» **WHAT YOU WILL DO**: What lines of the data include the string "Berries"? Copy them all.

» **DATA IN THIS EXERCISE**:
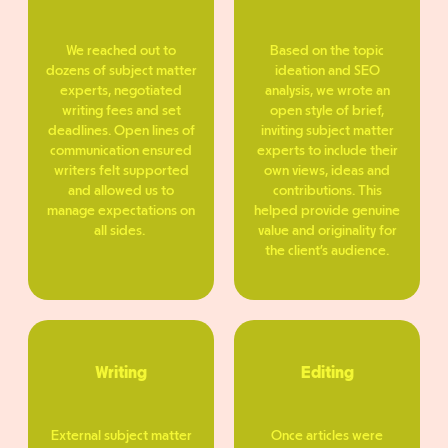
We reached out to
Based on the topic
dozens of subject matter
ideation and SEO
experts, negotiated
analysis, we wrote an
writing fees and set
open style of brief,
deadlines. Open lines of
inviting subject matter
communication ensured
experts to include their
writers felt supported
own views, ideas and
and allowed us to
contributions. This
manage expectations on
helped provide genuine
all sides.
value and originality for
the client’s audience.
Writing
Editing
External subject matter
Once articles were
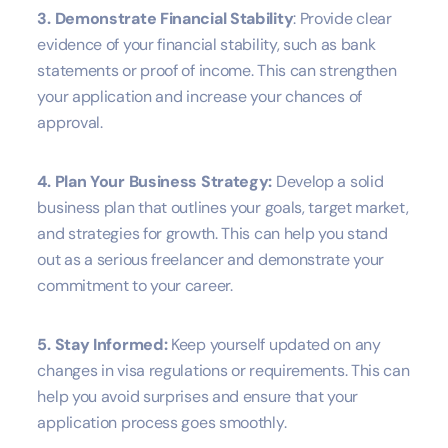
3. Demonstrate Financial Stability
: Provide clear
evidence of your financial stability, such as bank
statements or proof of income. This can strengthen
your application and increase your chances of
approval.
4. Plan Your Business Strategy:
Develop a solid
business plan that outlines your goals, target market,
and strategies for growth. This can help you stand
out as a serious freelancer and demonstrate your
commitment to your career.
5. Stay Informed:
Keep yourself updated on any
changes in visa regulations or requirements. This can
help you avoid surprises and ensure that your
application process goes smoothly.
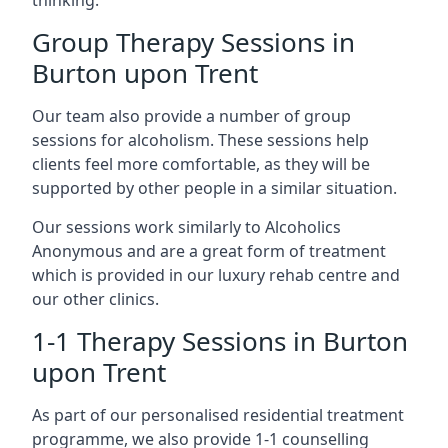
thinking.
Group Therapy Sessions in
Burton upon Trent
Our team also provide a number of group
sessions for alcoholism. These sessions help
clients feel more comfortable, as they will be
supported by other people in a similar situation.
Our sessions work similarly to Alcoholics
Anonymous and are a great form of treatment
which is provided in our luxury rehab centre and
our other clinics.
1-1 Therapy Sessions in Burton
upon Trent
As part of our personalised residential treatment
programme, we also provide 1-1 counselling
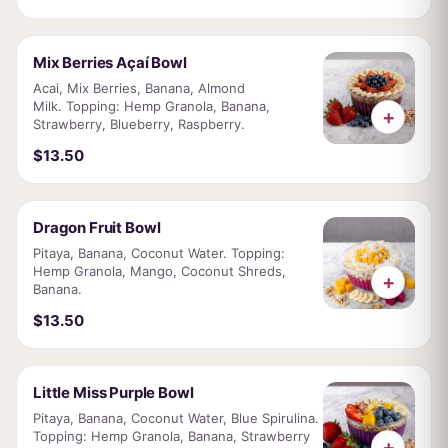
Mix Berries Açaí Bowl
Acai, Mix Berries, Banana, Almond
Milk. Topping: Hemp Granola, Banana,
+
Strawberry, Blueberry, Raspberry.
$13.50
Dragon Fruit Bowl
Pitaya, Banana, Coconut Water. Topping:
Hemp Granola, Mango, Coconut Shreds,
+
Banana.
$13.50
Little Miss Purple Bowl
Pitaya, Banana, Coconut Water, Blue Spirulina.
Topping: Hemp Granola, Banana, Strawberry
+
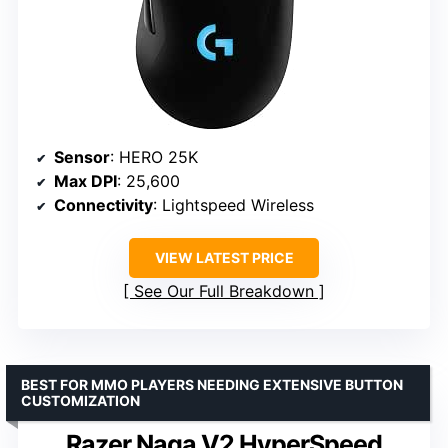
Sensor
: HERO 25K
Max DPI
: 25,600
Connectivity
: Lightspeed Wireless
VIEW LATEST PRICE
See Our Full Breakdown
BEST FOR MMO PLAYERS NEEDING EXTENSIVE BUTTON
CUSTOMIZATION
Razer Naga V2 HyperSpeed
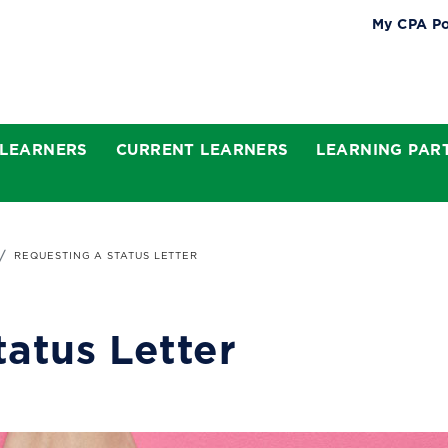
My CPA Po
 LEARNERS
CURRENT LEARNERS
LEARNING PAR
REQUESTING A STATUS LETTER
tatus Letter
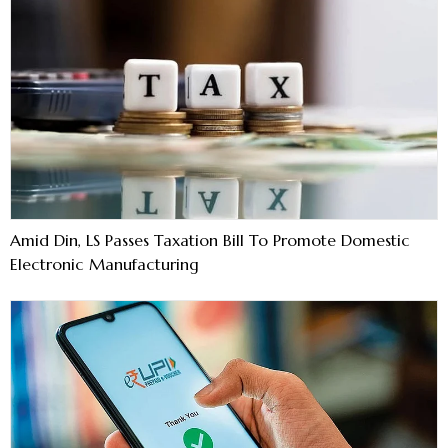
Amid Din, LS Passes Taxation Bill To Promote Domestic
Electronic Manufacturing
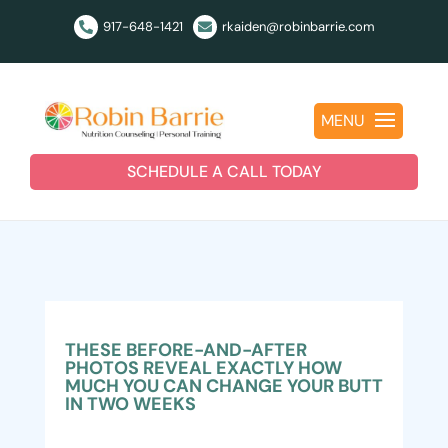
917-648-1421
rkaiden@robinbarrie.com


MENU
SCHEDULE A CALL TODAY
THESE BEFORE-AND-AFTER
PHOTOS REVEAL EXACTLY HOW
MUCH YOU CAN CHANGE YOUR BUTT
IN TWO WEEKS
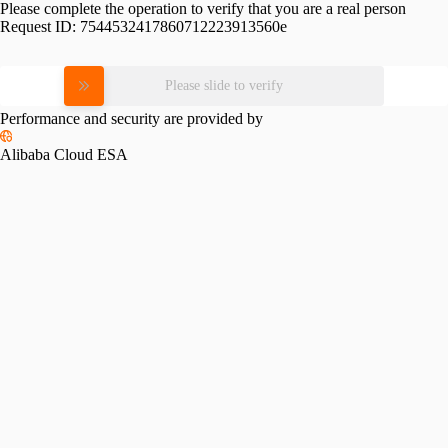
Please complete the operation to verify that you are a real person
Request ID:
7544532417860712223913560e
Please slide to verify
Performance and security are provided by
Alibaba Cloud ESA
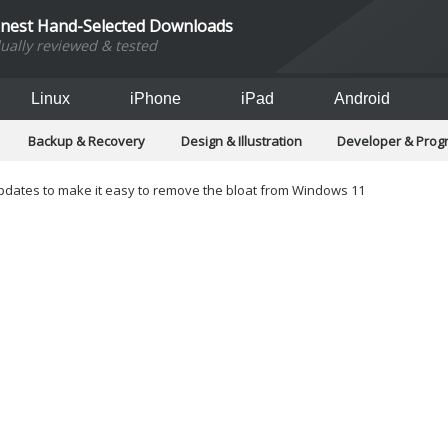
inest Hand-Selected Downloads
dually reviewed & tested
Linux
iPhone
iPad
Android
Backup & Recovery
Design & Illustration
Developer & Pro
Games
Hobbies & Home Entertainment
Internet Too
Office & Business
Operating Systems & Distros
Portable A
ates to make it easy to remove the bloat from Windows 11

» **EXERCISE SOLUTION**:
Mix Berries Açaí Bowl
Acai, Mix Berries, Banana, Almond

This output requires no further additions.